Das ist jetzt sechs Jahre her. Zusammen mit seiner Ehefrau hat Lytvynchuk eine kleine Tochter, die in Gießen das Licht der Welt erblickte. »Uns ist es hier sehr gut ergangen. Wir haben neue Freunde gefunden und nette Nachbarn. Wir versuchen, uns zu integrieren.« Die guten Deutschkenntnisse und der schnelle berufliche Aufstieg zum stellvertretenden Direktor zeugen davon. Allerdings ist dieser Einsatz auch mit Entbehrungen verbunden. »Wenn man emigriert, fängt das Leben wieder von vorne an. Leider muss man sehr viel Freizeit investieren, um zum Beispiel die Sprache zu lernen und das System kennenzulernen. Das nimmt einem die Zeit für Leidenschaften.« Lytvynchuk hat zum Beispiel ein Faible für Literatur, Reisen und Jazz-Musik, früher hat er viele Jahre in einer Band gespielt. Heute habe er dafür keine Zeit mehr. »Die wenige Freizeit verbringen wir als Familie zusammen. Das ist uns sehr wichtig.«
Lytvynchuk meint damit seine Frau und seine Tochter. Er würde aber nur allzu gerne weitere Familienmitglieder in die Arme schließen. Zum Beispiel seine Geschwister, die noch immer in der Ukraine leben. Oder seine Schwiegermutter. »Letzte Woche haben die Russen eine Öl-Station in Lviv bombardiert. Das Haus meiner Schwiegermutter ist nur einen Kilometer entfernt.

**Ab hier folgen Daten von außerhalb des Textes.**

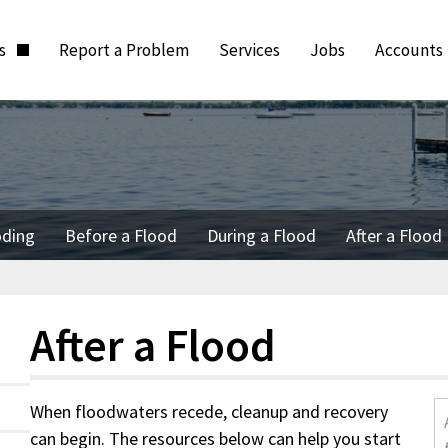
ts
Report a Problem
Services
Jobs
Accounts
oding
Before a Flood
During a Flood
After a Flood
After a Flood
When floodwaters recede, cleanup and recovery
can begin. The resources below can help you start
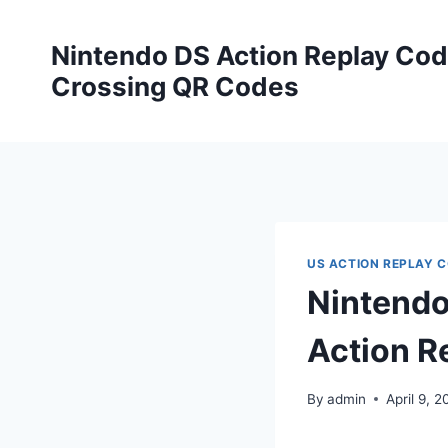
Skip
to
Nintendo DS Action Replay Cod
content
Crossing QR Codes
US ACTION REPLAY 
Nintendo
Action R
By
admin
April 9, 2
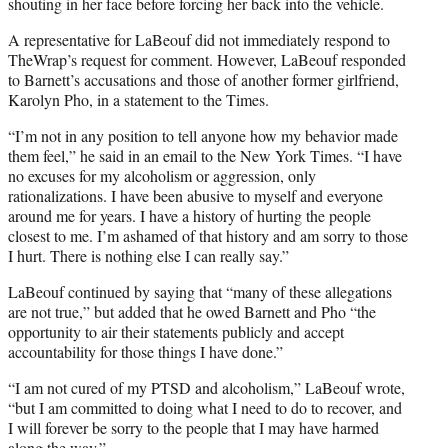
shouting in her face before forcing her back into the vehicle.
A representative for LaBeouf did not immediately respond to
TheWrap’s request for comment. However, LaBeouf responded
to Barnett’s accusations and those of another former girlfriend,
Karolyn Pho, in a statement to the Times.
“I’m not in any position to tell anyone how my behavior made
them feel,” he said in an email to the New York Times. “I have
no excuses for my alcoholism or aggression, only
rationalizations. I have been abusive to myself and everyone
around me for years. I have a history of hurting the people
closest to me. I’m ashamed of that history and am sorry to those
I hurt. There is nothing else I can really say.”
LaBeouf continued by saying that “many of these allegations
are not true,” but added that he owed Barnett and Pho “the
opportunity to air their statements publicly and accept
accountability for those things I have done.”
“I am not cured of my PTSD and alcoholism,” LaBeouf wrote,
“but I am committed to doing what I need to do to recover, and
I will forever be sorry to the people that I may have harmed
along the way.”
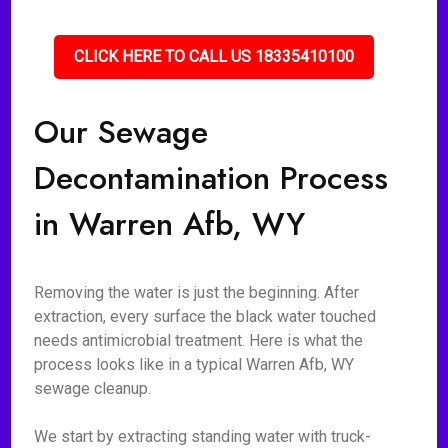
CLICK HERE TO CALL US 18335410100
Our Sewage
Decontamination Process
in Warren Afb, WY
Removing the water is just the beginning. After
extraction, every surface the black water touched
needs antimicrobial treatment. Here is what the
process looks like in a typical Warren Afb, WY
sewage cleanup.
We start by extracting standing water with truck-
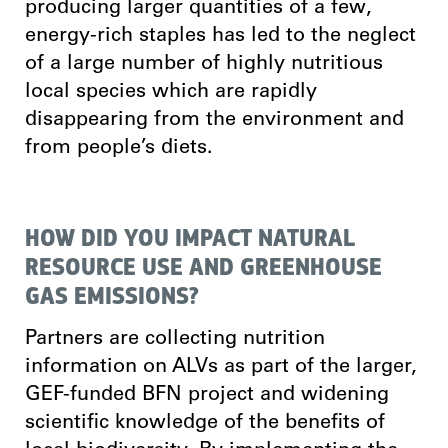
producing larger quantities of a few,
energy-rich staples has led to the neglect
of a large number of highly nutritious
local species which are rapidly
disappearing from the environment and
from people’s diets.
HOW DID YOU IMPACT NATURAL
RESOURCE USE AND GREENHOUSE
GAS EMISSIONS?
Partners are collecting nutrition
information on ALVs as part of the larger,
GEF-funded BFN project and widening
scientific knowledge of the benefits of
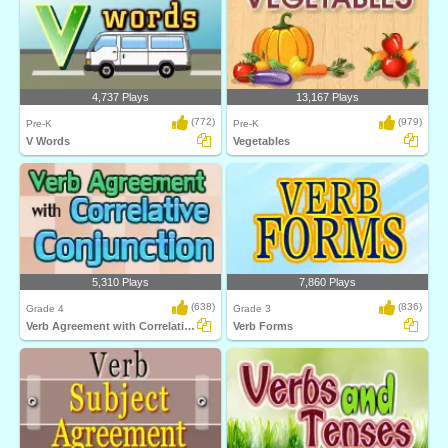
4,737 Plays
13,167 Plays
(772)
(979)
Pre-K
Pre-K
V Words
Vegetables
5,310 Plays
7,860 Plays
(638)
(836)
Grade 4
Grade 3
Verb Agreement with Correlative Conjunction...
Verb Forms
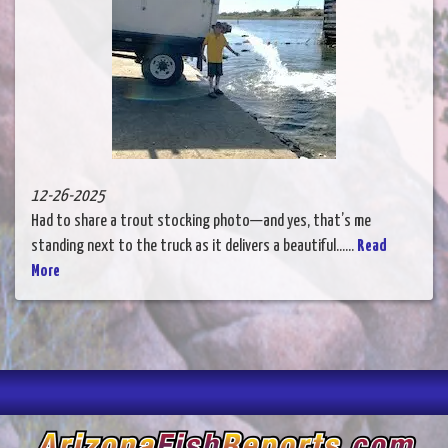
12-26-2025
Had to share a trout stocking photo—and yes, that’s me
standing next to the truck as it delivers a beautiful......
Read
More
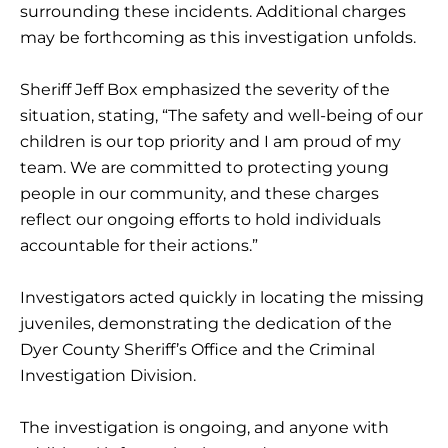
surrounding these incidents. Additional charges
may be forthcoming as this investigation unfolds.
Sheriff Jeff Box emphasized the severity of the
situation, stating, “The safety and well-being of our
children is our top priority and I am proud of my
team. We are committed to protecting young
people in our community, and these charges
reflect our ongoing efforts to hold individuals
accountable for their actions.”
Investigators acted quickly in locating the missing
juveniles, demonstrating the dedication of the
Dyer County Sheriff’s Office and the Criminal
Investigation Division.
The investigation is ongoing, and anyone with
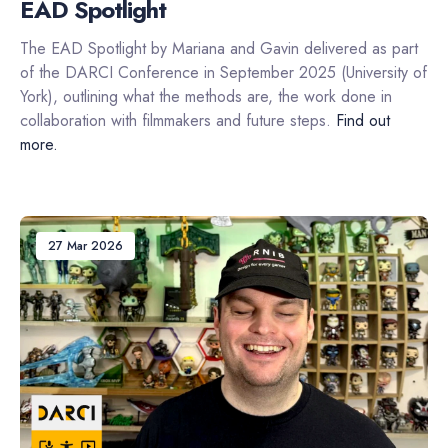
EAD Spotlight
The EAD Spotlight by Mariana and Gavin delivered as part
of the DARCI Conference in September 2025 (University of
York), outlining what the methods are, the work done in
collaboration with filmmakers and future steps.
Find out
more.
27 Mar 2026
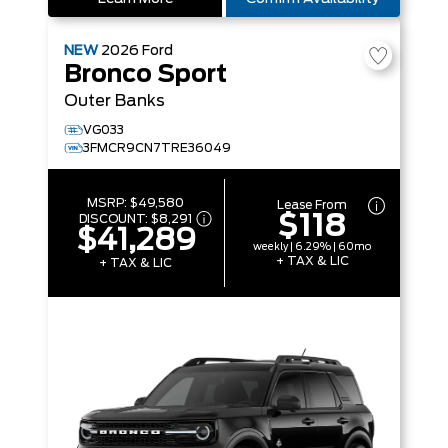
NEW
2026
Ford
Bronco Sport
Outer Banks
VG033
3FMCR9CN7TRE36049
MSRP:
$49,580
Lease From
$118
DISCOUNT:
$8,291
$41,289
weekly | 6.29% | 60mo
+ TAX & LIC
+ TAX & LIC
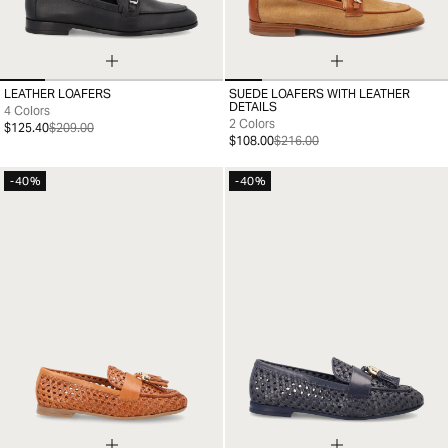
LEATHER LOAFERS
SUEDE LOAFERS WITH LEATHER
35
36
37
38
39
40
41
35
36
37
38
39
40
41
DETAILS
4 Colors
2 Colors
$125.40
$209.00
$108.00
$216.00
-40%
-40%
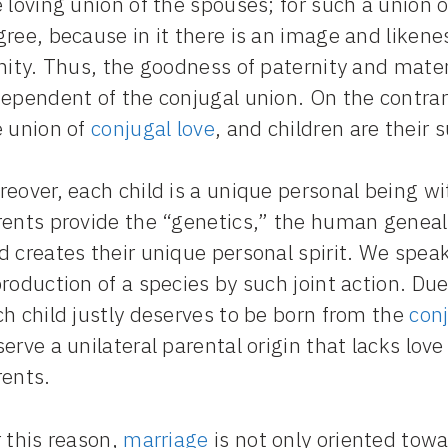
 loving union of the spouses; for such a union of
ree, because in it there is an image and liken
nity. Thus, the goodness of paternity and mater
ependent of the conjugal union. On the contrar
e union of
conjugal love
, and children are their 
eover, each child is a unique personal being wi
rents provide the “genetics,” the human genea
d creates their unique personal spirit. We spea
roduction of a species by such joint action. Due
h child justly deserves to be born from the
conj
erve a unilateral parental origin that lacks love
rents.
 this reason,
marriage
is not only oriented tow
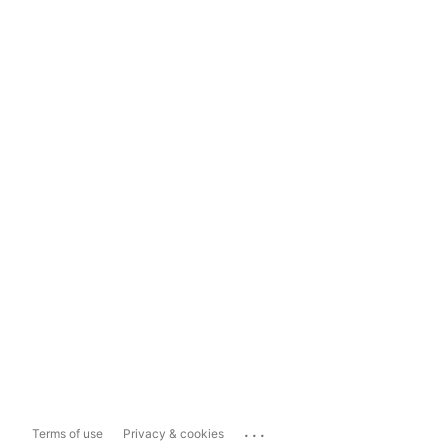
...
Terms of use
Privacy & cookies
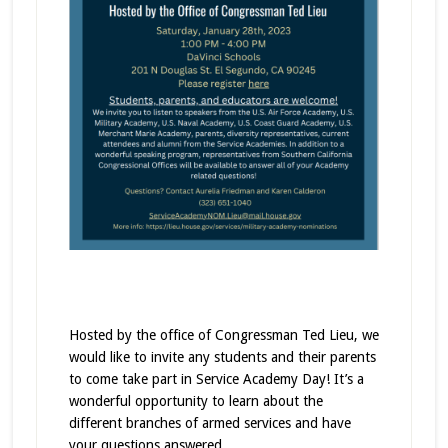
Hosted by the office of Congressman Ted Lieu, we
would like to invite any students and their parents
to come take part in Service Academy Day! It’s a
wonderful opportunity to learn about the
different branches of armed services and have
your questions answered.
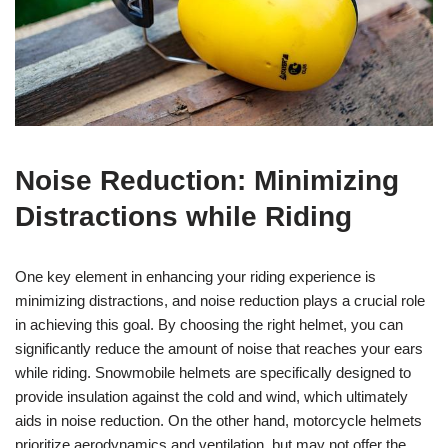
Noise Reduction: Minimizing
Distractions while Riding
One key element in enhancing your riding experience is
minimizing distractions, and noise reduction plays a crucial role
in achieving this goal. By choosing the right helmet, you can
significantly reduce the amount of noise that reaches your ears
while riding. Snowmobile helmets are specifically designed to
provide insulation against the cold and wind, which ultimately
aids in noise reduction. On the other hand, motorcycle helmets
prioritize aerodynamics and ventilation, but may not offer the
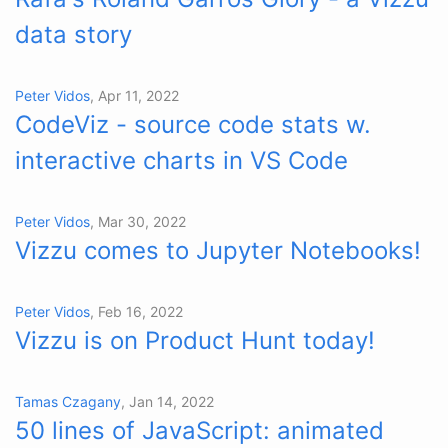
data story
Peter Vidos
, Apr 11, 2022
CodeViz - source code stats w.
interactive charts in VS Code
Peter Vidos
, Mar 30, 2022
Vizzu comes to Jupyter Notebooks!
Peter Vidos
, Feb 16, 2022
Vizzu is on Product Hunt today!
Tamas Czagany
, Jan 14, 2022
50 lines of JavaScript: animated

In der Ukraine ist derzeit niemand sicher.«
Die Bilder in den Nachrichten lösen bei vielen Menschen Entsetzen aus. Kaum vorzustellen, wie es für Lytvynchuk sein muss, die zerbombten Häuser und Straßen zu sehen. Es sind Häuser und Straßen, die er selbst betreten hat, auf denen er selbst gelaufen ist.
Wenn Lytvynchuk über den Krieg spricht, legt sich eine Schwere über seine Stimme. Er wirkt kraftlos und desillusioniert. »Dieses Gefühl der Ungerechtigkeit macht uns verrückt. Die Hilflosigkeit paralysiert uns.« Dabei leistet Lytvynchuk sehr wohl Hilfe. Zusammen mit deutschen Freunden hilft er ukrainischen Geflüchteten bei der Suche nach Unterkünften in Gießen. Mit Augenklinik-Direktor Prof. Matus Rehak und der Geschäftsführung des UKGM hat er zudem eine große Hilfsaktion ins Leben gerufen, bereits fünf Transporte mit medizinischen Gütern sind in der Ukraine angekommen. Mit dieser Hilfe retten Lytvynchuk und seine Mitstreiter Leben.
Vielleicht ist es seinem Beruf geschuldet, dass sich Lytvynchuk dennoch tatenlos fühlt. Als Chirurg ist er es gewohnt, Probleme zu entfernen. In seinem Heimatland scheint eine Linderung des Leids jedoch in weiter Ferne zu liegen.